> To do: Find the word "August" in the data, then copy each line where it is found.

Start of Input records

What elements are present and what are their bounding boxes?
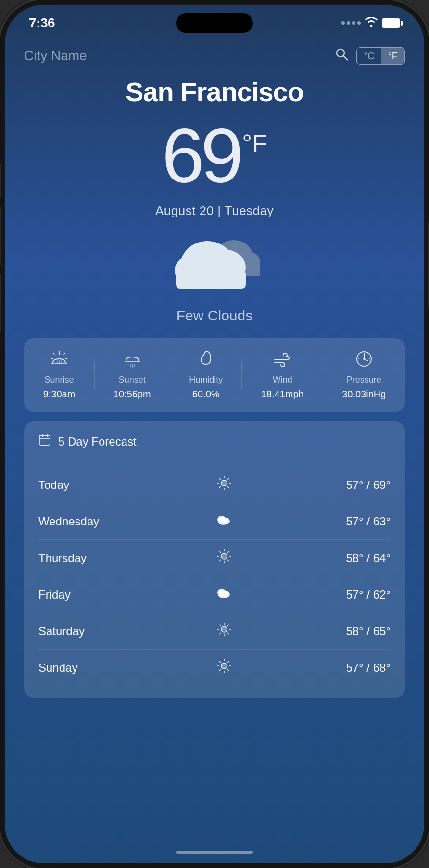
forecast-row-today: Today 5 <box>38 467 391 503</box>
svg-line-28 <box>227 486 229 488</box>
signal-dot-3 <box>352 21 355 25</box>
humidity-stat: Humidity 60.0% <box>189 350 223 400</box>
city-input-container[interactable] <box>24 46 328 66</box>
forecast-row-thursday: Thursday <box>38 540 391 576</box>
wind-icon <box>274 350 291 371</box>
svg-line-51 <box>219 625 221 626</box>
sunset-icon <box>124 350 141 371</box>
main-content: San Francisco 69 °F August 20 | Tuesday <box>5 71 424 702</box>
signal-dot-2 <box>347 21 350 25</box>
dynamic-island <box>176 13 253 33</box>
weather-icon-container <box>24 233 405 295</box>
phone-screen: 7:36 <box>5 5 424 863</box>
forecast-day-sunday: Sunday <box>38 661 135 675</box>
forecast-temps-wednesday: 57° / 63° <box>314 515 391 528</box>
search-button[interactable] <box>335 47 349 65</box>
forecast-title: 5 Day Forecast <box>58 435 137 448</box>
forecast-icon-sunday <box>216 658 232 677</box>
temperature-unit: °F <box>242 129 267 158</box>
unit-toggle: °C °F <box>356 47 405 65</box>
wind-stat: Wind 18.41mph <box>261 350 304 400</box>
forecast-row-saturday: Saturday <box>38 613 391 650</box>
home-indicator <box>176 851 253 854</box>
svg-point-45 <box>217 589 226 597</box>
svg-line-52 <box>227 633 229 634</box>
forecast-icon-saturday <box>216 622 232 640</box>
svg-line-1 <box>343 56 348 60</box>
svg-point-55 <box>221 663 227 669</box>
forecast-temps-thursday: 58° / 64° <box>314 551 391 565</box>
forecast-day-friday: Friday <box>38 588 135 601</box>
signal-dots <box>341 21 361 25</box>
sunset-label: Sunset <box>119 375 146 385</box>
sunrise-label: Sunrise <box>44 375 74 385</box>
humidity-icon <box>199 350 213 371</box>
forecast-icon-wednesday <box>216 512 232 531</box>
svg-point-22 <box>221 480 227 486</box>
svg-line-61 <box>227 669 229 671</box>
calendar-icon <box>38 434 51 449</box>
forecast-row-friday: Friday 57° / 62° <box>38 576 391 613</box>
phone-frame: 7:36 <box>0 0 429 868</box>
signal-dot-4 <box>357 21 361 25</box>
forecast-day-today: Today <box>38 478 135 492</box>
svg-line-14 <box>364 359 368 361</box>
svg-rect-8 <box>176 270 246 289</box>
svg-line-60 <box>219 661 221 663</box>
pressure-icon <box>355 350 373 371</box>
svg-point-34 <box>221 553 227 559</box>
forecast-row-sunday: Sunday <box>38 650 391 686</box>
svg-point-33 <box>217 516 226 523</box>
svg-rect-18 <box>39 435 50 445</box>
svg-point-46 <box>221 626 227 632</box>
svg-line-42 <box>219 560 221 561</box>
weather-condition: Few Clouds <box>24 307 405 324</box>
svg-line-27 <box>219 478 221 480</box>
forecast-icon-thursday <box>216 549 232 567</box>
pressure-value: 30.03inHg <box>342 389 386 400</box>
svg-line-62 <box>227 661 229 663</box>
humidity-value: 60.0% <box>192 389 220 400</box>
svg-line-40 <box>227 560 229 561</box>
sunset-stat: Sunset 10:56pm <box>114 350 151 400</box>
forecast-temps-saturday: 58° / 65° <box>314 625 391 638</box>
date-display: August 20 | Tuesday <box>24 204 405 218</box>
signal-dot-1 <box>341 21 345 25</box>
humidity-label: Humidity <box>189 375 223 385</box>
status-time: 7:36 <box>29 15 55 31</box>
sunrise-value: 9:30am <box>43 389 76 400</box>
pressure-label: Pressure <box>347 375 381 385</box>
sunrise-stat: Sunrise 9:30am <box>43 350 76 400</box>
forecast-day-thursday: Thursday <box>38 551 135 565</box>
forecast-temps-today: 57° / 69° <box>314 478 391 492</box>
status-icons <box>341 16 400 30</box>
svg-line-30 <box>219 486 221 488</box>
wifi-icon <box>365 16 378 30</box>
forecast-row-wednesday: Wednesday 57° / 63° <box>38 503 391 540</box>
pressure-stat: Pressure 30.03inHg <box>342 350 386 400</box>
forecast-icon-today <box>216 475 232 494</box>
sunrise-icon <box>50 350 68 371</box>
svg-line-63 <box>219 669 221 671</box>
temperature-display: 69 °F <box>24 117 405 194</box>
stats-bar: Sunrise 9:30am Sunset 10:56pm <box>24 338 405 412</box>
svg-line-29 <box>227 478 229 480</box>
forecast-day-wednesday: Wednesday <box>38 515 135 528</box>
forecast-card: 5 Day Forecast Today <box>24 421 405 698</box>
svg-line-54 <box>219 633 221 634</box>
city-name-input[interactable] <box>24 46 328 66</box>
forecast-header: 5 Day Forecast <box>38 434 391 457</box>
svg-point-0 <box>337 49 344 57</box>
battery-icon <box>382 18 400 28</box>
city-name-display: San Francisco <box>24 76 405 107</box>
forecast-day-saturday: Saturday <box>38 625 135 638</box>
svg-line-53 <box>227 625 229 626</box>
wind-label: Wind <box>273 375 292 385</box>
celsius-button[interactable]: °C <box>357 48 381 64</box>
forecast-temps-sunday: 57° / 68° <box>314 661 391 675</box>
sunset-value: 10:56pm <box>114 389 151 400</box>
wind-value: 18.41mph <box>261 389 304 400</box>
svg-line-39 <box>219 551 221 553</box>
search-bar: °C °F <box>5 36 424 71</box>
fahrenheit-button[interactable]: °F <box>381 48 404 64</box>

End of Input records

> Response to this task:
main-content: San Francisco 69 °F August 20 | Tuesday <box>5 71 424 702</box>
date-display: August 20 | Tuesday <box>24 204 405 218</box>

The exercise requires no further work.